The following patterns are apparent in this series:

  • There is a strong increasing, non-stationary, trend (curvilinear) in Turnover between 1990-1920, which may include an ~ decadal pattern (starting in 1990) of increase followed by short decline. Fig. 1 & 4. A similar, less pronounced, cyclic pattern appears at the mid-point of the decadal period (Fig. 4).
  • There is a strong component of seasonality with turnover counts greatest in Dec and lowest in early winter (Jan-Feb). Fig. 2-4.
  • The amplitude of seasonality increases within and across years after ~ 2008. This may be a response to the 2008 recession (Fig. 1 & 4).
  • There is significant autocorrelation at every lag (Fig. 5 & 6) as well as trend and signs of seasonality (scalloping), with peaks 12 months apart (Fig. 6).

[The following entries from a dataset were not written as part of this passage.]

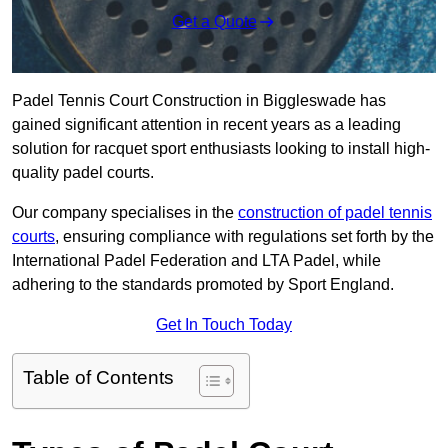
Get a Quote
Padel Tennis Court Construction in Biggleswade has
gained significant attention in recent years as a leading
solution for racquet sport enthusiasts looking to install high-
quality padel courts.
Our company specialises in the
construction of padel tennis
courts
, ensuring compliance with regulations set forth by the
International Padel Federation and LTA Padel, while
adhering to the standards promoted by Sport England.
Get In Touch Today
Table of Contents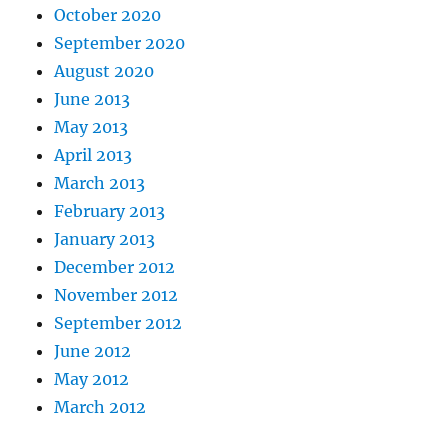
October 2020
September 2020
August 2020
June 2013
May 2013
April 2013
March 2013
February 2013
January 2013
December 2012
November 2012
September 2012
June 2012
May 2012
March 2012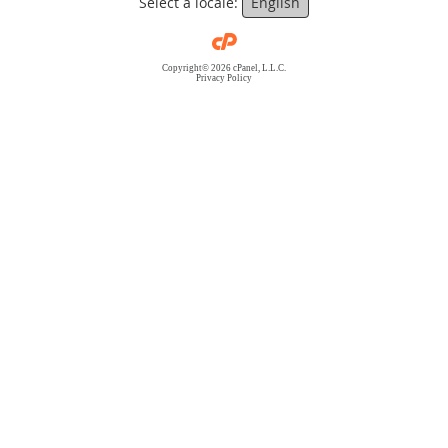
Select a locale:
English
Copyright© 2026 cPanel, L.L.C.
Privacy Policy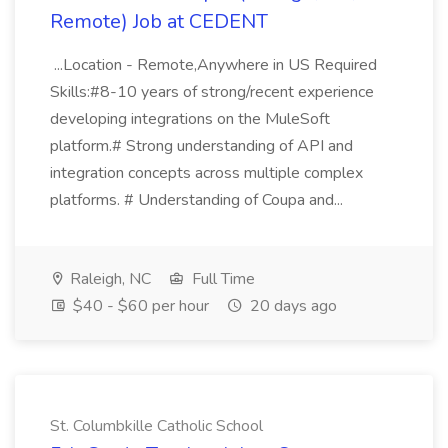
Remote) Job at CEDENT
...Location - Remote,Anywhere in US Required
Skills:#8-10 years of strong/recent experience
developing integrations on the MuleSoft
platform.# Strong understanding of API and
integration concepts across multiple complex
platforms. # Understanding of Coupa and...
Raleigh, NC
Full Time
$40 - $60 per hour
20 days ago
St. Columbkille Catholic School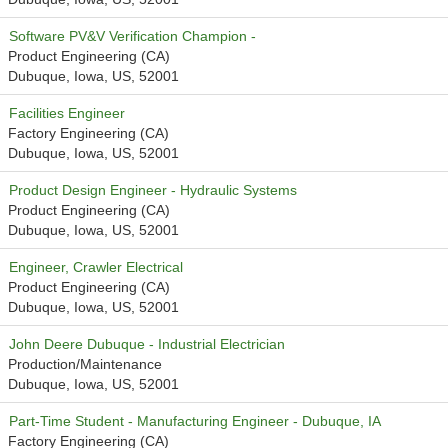
Software PV&V Verification Champion -
Product Engineering (CA)
Dubuque, Iowa, US, 52001
Facilities Engineer
Factory Engineering (CA)
Dubuque, Iowa, US, 52001
Product Design Engineer - Hydraulic Systems
Product Engineering (CA)
Dubuque, Iowa, US, 52001
Engineer, Crawler Electrical
Product Engineering (CA)
Dubuque, Iowa, US, 52001
John Deere Dubuque - Industrial Electrician
Production/Maintenance
Dubuque, Iowa, US, 52001
Part-Time Student - Manufacturing Engineer - Dubuque, IA
Factory Engineering (CA)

Retail turnover ($Million AUD) in the Pharmaceutical, Cosmetic, and Toiletry industry has increased since the early 1980’s, with greater seasonal and inter-annual variation subsequent to ~2008. There is a strong seasonal component with turnover spiking with the end-of-year holiday season, followed by a lull for several months. The possibility of a decadal cycle in the industry (if confirmed) is interesting and warrants further investigation.